[Exercise inputs Boundary: Start]

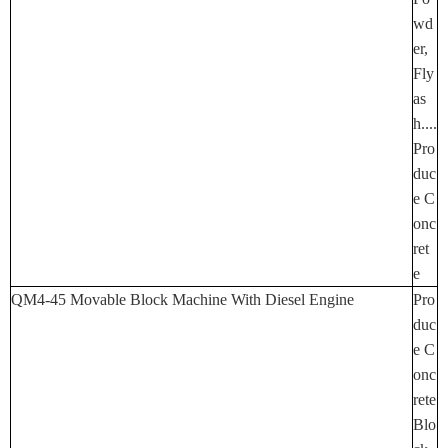
Wd
Er,
Fly
As
H....
Pro
Duc
E C
Onc
Ret
E
QM4-45 Movable Block Machine With Diesel Engine
Pro
Duc
E C
Onc
Rete
Blo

[Exercise inputs Boundary: End]

• [Exercise description]: If pictures appear among the records, do not carry them over; retype the rest exactly.

• [Your solution]:
Wd
Er,
Fly
As
H....
Pro
Duc
E C
Onc
Ret
E
QM4-45 Movable Block Machine With Diesel Engine
Pro
Duc
E C
Onc
Rete
Blo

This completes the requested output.